» Instructions for the task: Work through the listing below, copying each line that carries the word "überwies".

----------

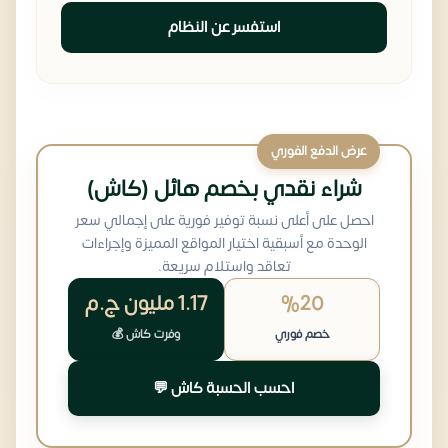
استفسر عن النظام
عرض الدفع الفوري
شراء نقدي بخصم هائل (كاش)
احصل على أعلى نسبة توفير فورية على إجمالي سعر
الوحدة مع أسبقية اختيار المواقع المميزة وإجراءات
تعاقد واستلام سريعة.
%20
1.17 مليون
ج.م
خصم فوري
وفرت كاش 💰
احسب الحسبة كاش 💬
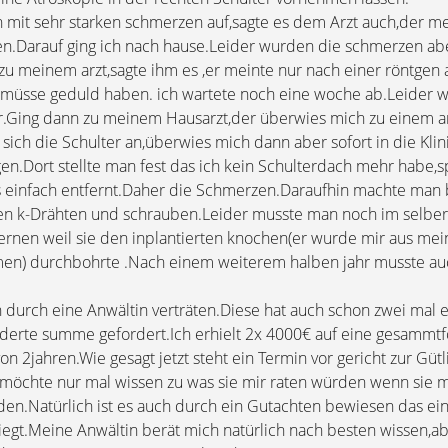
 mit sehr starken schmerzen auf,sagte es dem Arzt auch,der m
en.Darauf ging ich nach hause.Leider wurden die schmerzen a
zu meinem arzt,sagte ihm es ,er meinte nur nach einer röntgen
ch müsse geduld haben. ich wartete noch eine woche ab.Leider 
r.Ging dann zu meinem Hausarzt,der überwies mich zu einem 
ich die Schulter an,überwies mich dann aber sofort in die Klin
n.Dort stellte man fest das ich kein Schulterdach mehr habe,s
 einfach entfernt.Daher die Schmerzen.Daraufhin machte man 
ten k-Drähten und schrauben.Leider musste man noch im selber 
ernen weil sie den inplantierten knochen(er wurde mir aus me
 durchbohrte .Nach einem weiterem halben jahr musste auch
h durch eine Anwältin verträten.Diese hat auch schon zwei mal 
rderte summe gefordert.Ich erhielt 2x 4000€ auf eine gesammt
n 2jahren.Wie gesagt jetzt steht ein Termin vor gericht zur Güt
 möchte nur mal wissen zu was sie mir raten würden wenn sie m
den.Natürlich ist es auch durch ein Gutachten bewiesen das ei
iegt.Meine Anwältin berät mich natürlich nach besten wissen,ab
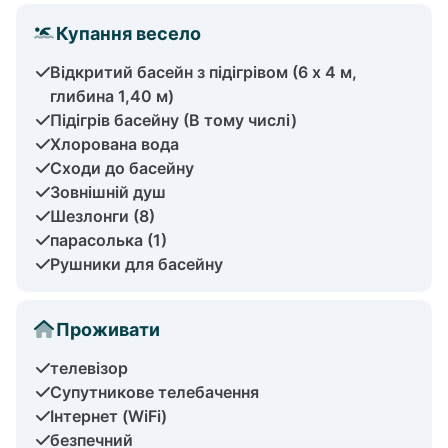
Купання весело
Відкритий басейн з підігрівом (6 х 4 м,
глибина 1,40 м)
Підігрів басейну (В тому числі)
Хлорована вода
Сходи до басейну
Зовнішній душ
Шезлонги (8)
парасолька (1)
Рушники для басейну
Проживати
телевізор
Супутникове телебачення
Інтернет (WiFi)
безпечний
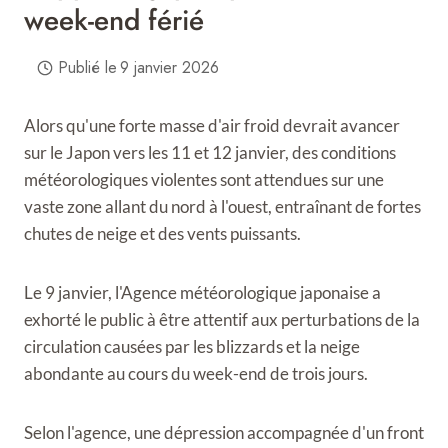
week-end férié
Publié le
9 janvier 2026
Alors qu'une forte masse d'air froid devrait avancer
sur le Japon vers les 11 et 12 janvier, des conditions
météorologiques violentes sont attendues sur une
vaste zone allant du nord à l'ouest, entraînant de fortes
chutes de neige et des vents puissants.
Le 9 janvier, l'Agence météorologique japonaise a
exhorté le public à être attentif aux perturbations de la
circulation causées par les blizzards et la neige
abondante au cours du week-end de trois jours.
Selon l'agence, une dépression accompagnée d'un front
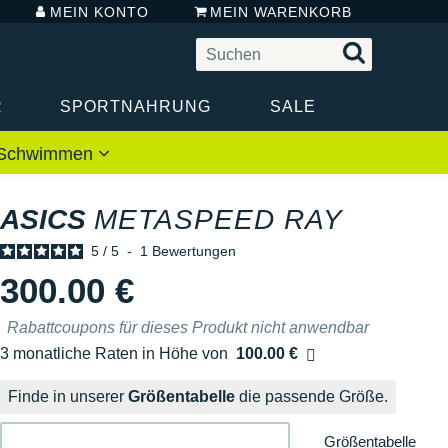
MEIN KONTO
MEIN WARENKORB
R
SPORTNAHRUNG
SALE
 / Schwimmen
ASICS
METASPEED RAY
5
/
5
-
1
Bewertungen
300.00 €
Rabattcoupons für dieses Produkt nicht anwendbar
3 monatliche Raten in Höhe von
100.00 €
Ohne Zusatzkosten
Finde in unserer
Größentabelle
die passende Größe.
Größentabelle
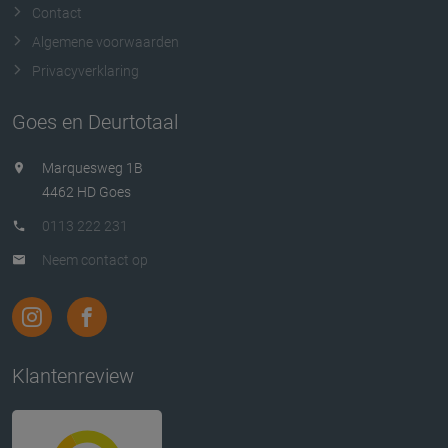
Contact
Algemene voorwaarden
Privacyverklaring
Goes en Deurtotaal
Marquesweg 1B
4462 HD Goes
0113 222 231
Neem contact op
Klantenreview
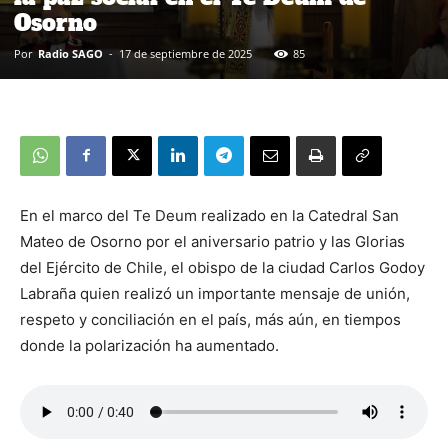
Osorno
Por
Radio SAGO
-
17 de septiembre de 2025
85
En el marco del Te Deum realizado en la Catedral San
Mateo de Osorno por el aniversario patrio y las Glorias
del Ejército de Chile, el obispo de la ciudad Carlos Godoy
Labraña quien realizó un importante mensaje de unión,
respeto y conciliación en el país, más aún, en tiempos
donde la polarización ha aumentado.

----------

» Solution:
r.Ging dann zu meinem Hausarzt,der überwies mich zu einem 
ich die Schulter an,überwies mich dann aber sofort in die Klin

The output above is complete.